To these words you add a spice of acronyms of choice. These are a bit more difficult, and they have the role of making something look "modern" or "high end" or something like that, it means that these acronyms are more tied to the current times and to what is considered "HOT" when the something is written. And this changes with time of course. Todays acronym is SSD I think, at least when it comes to IT products. Every single product announcement has to mention SSD at least 10 times it seems, from razors to servers, from car radios to laptops, all benefit from SSD technology. Just HOW they benefit we don't know, but they do. It is these acronyms that makes an announcement look dated after a year or so, but in an announcement that is a few years old, say a 1980's software announcement where the writer wets his pants over SNA, you can do a search-and-replace for SNA-to-SSD and a new, modern, announcement is made.
You may think that a changing a software technology acronym like SNA for something that is a hardware one, such as SSD, isn't going to work, but that is not true. It will work just fine. The reason is that whatever is being announced, it is neither, hardware, nor software or anything substantial like that. All you know about it is that it is something that is Ground breaking and provides great Value for money! That the bl**dy thing doesn't even work, and was never intended to work, unless the provider had figured out a way to work around Einsteins Theory of Relativity (and make no mistake, this is something a marketeer or a Sales Engineer does on a daily basis) but now we are talking reality. I.e. the product is great and works perfectly, it's just that when applied in the real world it somehow fails. But real world is typically one of those things that are beyond our control. So again, besides the minor point that it doesn't at all and never will work in reality, it works just fine, What's you problem mr. Customer?

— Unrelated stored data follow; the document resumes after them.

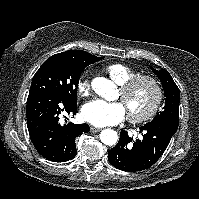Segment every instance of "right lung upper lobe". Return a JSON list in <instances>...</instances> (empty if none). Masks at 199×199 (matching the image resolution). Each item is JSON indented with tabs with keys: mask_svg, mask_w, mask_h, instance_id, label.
Instances as JSON below:
<instances>
[{
	"mask_svg": "<svg viewBox=\"0 0 199 199\" xmlns=\"http://www.w3.org/2000/svg\"><path fill=\"white\" fill-rule=\"evenodd\" d=\"M56 55L65 59H70L76 62H85V63L93 61L97 58V56L89 54L88 52L83 50H70Z\"/></svg>",
	"mask_w": 199,
	"mask_h": 199,
	"instance_id": "1",
	"label": "right lung upper lobe"
}]
</instances>
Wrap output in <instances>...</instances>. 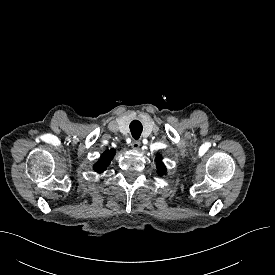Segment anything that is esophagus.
I'll list each match as a JSON object with an SVG mask.
<instances>
[{
  "mask_svg": "<svg viewBox=\"0 0 275 275\" xmlns=\"http://www.w3.org/2000/svg\"><path fill=\"white\" fill-rule=\"evenodd\" d=\"M140 145H141V143H140L139 140H133L132 143H131V146L134 149H139Z\"/></svg>",
  "mask_w": 275,
  "mask_h": 275,
  "instance_id": "34e87169",
  "label": "esophagus"
}]
</instances>
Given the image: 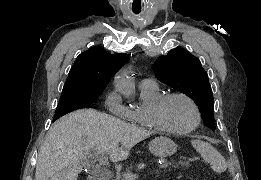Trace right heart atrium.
Masks as SVG:
<instances>
[{"mask_svg":"<svg viewBox=\"0 0 261 180\" xmlns=\"http://www.w3.org/2000/svg\"><path fill=\"white\" fill-rule=\"evenodd\" d=\"M119 100V95L116 89L111 90L105 97V104L107 106L115 105ZM113 114H119V117H123V120L129 119V114L125 110L113 111ZM127 127V125H125Z\"/></svg>","mask_w":261,"mask_h":180,"instance_id":"1","label":"right heart atrium"}]
</instances>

Take one particularly disgusting terms that has survived the world of IT for ages and ages, and which is still used (I had it replied to me the other day): Seamless integration. This is an interesting term in that it can be used both when something is announced, and when it is announced that it doesn't work. The reason for this aspect of this term, that makes it so useful, is that it introduces things beyond our control, i.e. when you are integrating, it typically means you are integrating with something, which is a good thing and a selling point.
On the other hand, when that integration fails miserably, which is always does, I have yet to see a product really achieving seamless integration, I guess one reason is that you really do not WANT integration (anyone using Windows and has seen the so called "ribbon" interface in MS Office knows what I am talking about. They introduce an interface which is distinctly worse and completely different from what already exists in Windows itself, which it really should integrate with. And both of these things which really SHOULD provide "seamless integration" doesn't, despite both coming from MS and despite the fact that they were once much BETTER integrated). So no, we don't integration, but that doesn't mean we can't use Seamless Integration to sell a product, as well as the major, highly important, reason to explain why it failed to deliver on the promises in certain specific customer situations. That last part can be interpreted by you newcomers to the world of IT as This huge pile of manure you call software really s*cks!